While it's possible to generate fake IP packets with bogus source IP addresses, it's less trivial than just cracking one of the millions of random, weakly-secured Microsoft machines.

History and Philosophy

Before I get into the details, there's one thing that you should bear in mind:

There Ain't No Such Thing As A Free Lunch (no matter what your contract says)

You have to temper your expectations with an understanding of the real world. Partly this means you have to expect people to fall down now and again, and deal with it. Partly it means you have to understand that energy is energy, whether it's thermal or financial, and if the energy ain't there, the energy ain't there.
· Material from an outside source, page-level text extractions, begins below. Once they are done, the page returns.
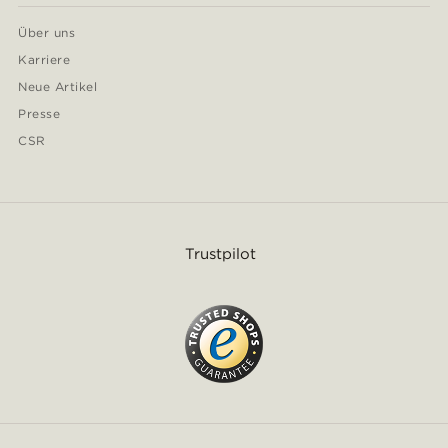
Über uns
Karriere
Neue Artikel
Presse
CSR
Trustpilot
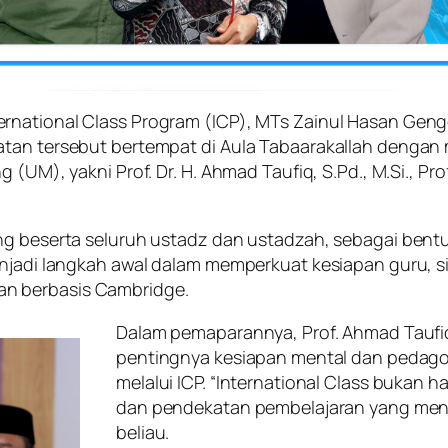
ernational Class Program (ICP), MTs Zainul Hasan Ge
atan tersebut bertempat di Aula Tabaarakallah denga
(UM), yakni Prof. Dr. H. Ahmad Taufiq, S.Pd., M.Si., Prof
gong beserta seluruh ustadz dan ustadzah, sebagai be
enjadi langkah awal dalam memperkuat kesiapan guru, si
n berbasis Cambridge.
Dalam pemaparannya, Prof. Ahmad Taufiq
pentingnya kesiapan mental dan pedago
melalui ICP. “International Class bukan h
dan pendekatan pembelajaran yang mendal
beliau.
Any system that's broken is going to run down, sooner or later.

With DNS, there are basically three separate services you are getting. Before I explain that, let me take a moment to explain some basics of how the DNS system works.
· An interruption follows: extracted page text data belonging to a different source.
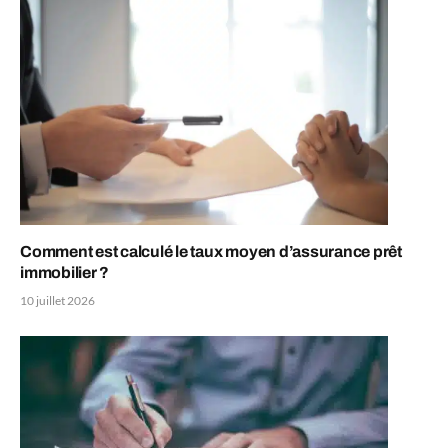
Comment est calculé le taux moyen d’assurance prêt
immobilier ?
10 juillet 2026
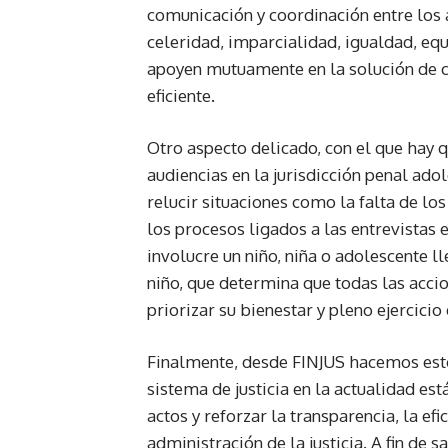
comunicación y coordinación entre los 
celeridad, imparcialidad, igualdad, equ
apoyen mutuamente en la solución de ca
eficiente.
Otro aspecto delicado, con el que hay q
audiencias en la jurisdicción penal ado
relucir situaciones como la falta de l
los procesos ligados a las entrevistas 
involucre un niño, niña o adolescente ll
niño, que determina que todas las acci
priorizar su bienestar y pleno ejercicio
Finalmente, desde FINJUS hacemos esto
sistema de justicia en la actualidad e
actos y reforzar la transparencia, la efi
administración de la justicia. A fin de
The domains are all maintained in a set of databases on a set of "top level domain" (TLD) servers. The entire DNS system is essentially a hierarchy. When you configure your PC for the 'net, you tell it what numeric IP address to go to for DNS information. That server in turn has an address it goes to when it doesn't have the answer, and so on, all the way up the hierarchy until it gets to the top level. (It's slightly more complicated than this, see the explanation of the third part, below).

By the way, these servers also remember the answers they got, for a short while, and instead of going up the line, they just give you the answer they got the last time they went up the line. This means that when things change, it can take a while for the new data to percolate all the way down. How long is a short while? It used to be a few days, lately I've heard that a lot of DNS servers are configured more in the hours range. Note that if every DNS server was set to one day, it might still take several days for the data to percolate down.

I mention this second fact mainly because it's something that sort of catches people off guard, a lot of the time, and understanding that will help you understand what's going on if you ever change your domain name stuff.

So, three services. The first two are the original DNS stuff, which consists of a) maintaining the big database(s) of domain names and the hardware for the top level of DNS servers and b) the customer service aspect of getting domain names into the big database(s), and making changes to domain names already in the big database(s). (see the section below "The History" for fun history facts).

These services are in fact quite easy to provide for a very reasonable, low cost. I would generally recommend never paying more than $15/year for registering a domain, and in fact you might even be able to find it cheaper ($10 isn't wholly unreasonable). However, that's not all there is to it.

The third service is that the registry doesn't really contain the numeric IP address of the server where your domain lives. Instead, it's a bit more indirect (which helps spread the work around). The registry contains the numeric IP address of a "primary DNS server", the DNS server that has the primary responsibility for keeping track of what numeric IP address goes with your domain.

In the early days, when everybody involved was a research organization (either at a university or at various high tech defense firms and then later just high tech firms), you handled this yourself by setting up a primary DNS server before you did any of this, or by getting somebody else who already had one to be your primary.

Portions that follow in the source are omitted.